Bi sene eğitim için yurtdışına çıkmayı düşünüyorum. İşten ayrılacağım. İçimden bir ses şöyle diyor, "konuş patronla, işten çıkartıldı göstersin seni, tazminatını da al işsizlik maaşını da" hesapladım işsizlik maaşım eğitim göreceğim sürenin büyük bir kısmında, asgari ücret kadar yatacak. Şartlara uyuyorum yani..
Başka bir ses de şöyle söylüyor "hadi tazminat patronun rızasıyla olacak da, yalan yere işten çıkıp devletin parasını yiyeceksin, 'HIRSIZ'lara laf edersin devleti sömürdüler diye, senin yaptığının ne farkı var?"
Sizce nedir işin doğrusu?
patron neden seni durduk yere işten çıkarıp cebinden tazminat ödesin ?
Sorum bu değil, öder. Yıllardır oradayım ve eğitimimi o da istiyor. O konuda sorun yok, örnekler var şirketten öyle çıkan.
Değil.
Devlet sana vergileri geçirirken etik mi diye sormuyor. Vicdanın rahat olsun. Ülkede başta devlet olmak üzere ne dolandırıcılar var.

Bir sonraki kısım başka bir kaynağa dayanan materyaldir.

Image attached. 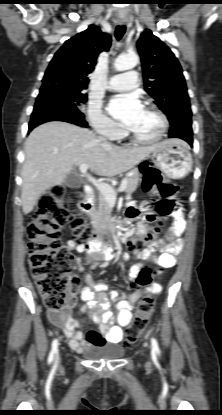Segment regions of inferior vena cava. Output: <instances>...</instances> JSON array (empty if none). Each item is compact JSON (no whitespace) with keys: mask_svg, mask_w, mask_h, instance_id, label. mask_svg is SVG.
<instances>
[{"mask_svg":"<svg viewBox=\"0 0 222 415\" xmlns=\"http://www.w3.org/2000/svg\"><path fill=\"white\" fill-rule=\"evenodd\" d=\"M99 140H100V141H102V142H104V143H108V142L106 141V139H105V138H103V137H99Z\"/></svg>","mask_w":222,"mask_h":415,"instance_id":"602c4592","label":"inferior vena cava"}]
</instances>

Senin 1300 liran hiçbir şey.
işsizlik maası senin halihazırda biriktirdigin para bildigim kadarıyla. ustelik devlet su anda işsizlik fonunda biriken paranın yarısına kadarını kendi belirledigi tesvikler icin kullanma kanunu cıkardı.

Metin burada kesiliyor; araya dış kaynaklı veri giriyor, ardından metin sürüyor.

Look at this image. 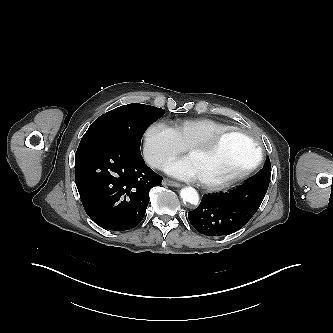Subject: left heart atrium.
Here are the masks:
<instances>
[{
	"label": "left heart atrium",
	"mask_w": 333,
	"mask_h": 333,
	"mask_svg": "<svg viewBox=\"0 0 333 333\" xmlns=\"http://www.w3.org/2000/svg\"><path fill=\"white\" fill-rule=\"evenodd\" d=\"M166 171L180 179L184 180H197L199 179L196 168L190 157H185L169 163Z\"/></svg>",
	"instance_id": "39dd6f15"
}]
</instances>
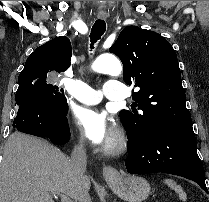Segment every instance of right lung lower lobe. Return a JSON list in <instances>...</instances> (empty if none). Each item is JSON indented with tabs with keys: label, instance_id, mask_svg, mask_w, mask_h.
<instances>
[{
	"label": "right lung lower lobe",
	"instance_id": "obj_1",
	"mask_svg": "<svg viewBox=\"0 0 209 202\" xmlns=\"http://www.w3.org/2000/svg\"><path fill=\"white\" fill-rule=\"evenodd\" d=\"M15 100L19 109L13 127L17 130L38 137H48L55 144H65L69 140L67 113L57 112L39 103L24 88L18 87Z\"/></svg>",
	"mask_w": 209,
	"mask_h": 202
}]
</instances>
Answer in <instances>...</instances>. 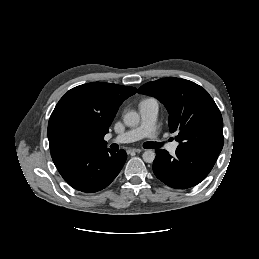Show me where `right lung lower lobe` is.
<instances>
[{
	"label": "right lung lower lobe",
	"instance_id": "98d812e1",
	"mask_svg": "<svg viewBox=\"0 0 259 259\" xmlns=\"http://www.w3.org/2000/svg\"><path fill=\"white\" fill-rule=\"evenodd\" d=\"M126 158L127 154L122 149L115 153L104 148L52 159L63 179L71 187L93 193L104 189L115 179Z\"/></svg>",
	"mask_w": 259,
	"mask_h": 259
}]
</instances>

sonuc: sanki sıkıntı yok gibi
Kabul etmez zaten. Diğer türlü yarın gidip bunlar beni işten kovdu diye dava açma hakkın doğuyor, bunu göze almazlar. Bizim şirkette de böyle bir durum oldu ve kabul etmediler
Yok onlar dava açmayacağımı bilirler, o konuda sıkıntım yok! Lütfen soruya odaklanalım.
İşsizlik maaşı senin maaşından kesilen bir para.
Kıdem tazminatı senin hak ettiğin bir bedel.
Bunları normalde geri ödememek için hem devlet hem patronlar her taklayı atıyor.
Sonra senin almadığın işsizlik maaşı ya bir bankanın cebine gidiyor ya da yandaş bir işletmeye veriliyor.
Normal şartlarda yaşamadığın için bence bunun etiğini sorgulaman lüzumsuz.( hukuk devletinde yaşıyor olsak bunlara ihtiyacın olmazdı. )
Özetle sen zten maaşından zamanında kesilmiş olan bir parayı veya hak ettiğin bir parayı alıyorsun. Bunda yanlış bir şey yok. Bunları vermemek için kırk takla atanlar utansın.
Yahu bu sahtecilik arkadaşlar. Etik olmadığı kilometrelerce ötedrn belli bir durum, onu geçtim yasal değil. Gerçekten şaşırdım bu kadar destekleyen yazıyı görünce. O para sizin hakkınız değil, kovulmadınız, anlaşmalı çıkarma bu.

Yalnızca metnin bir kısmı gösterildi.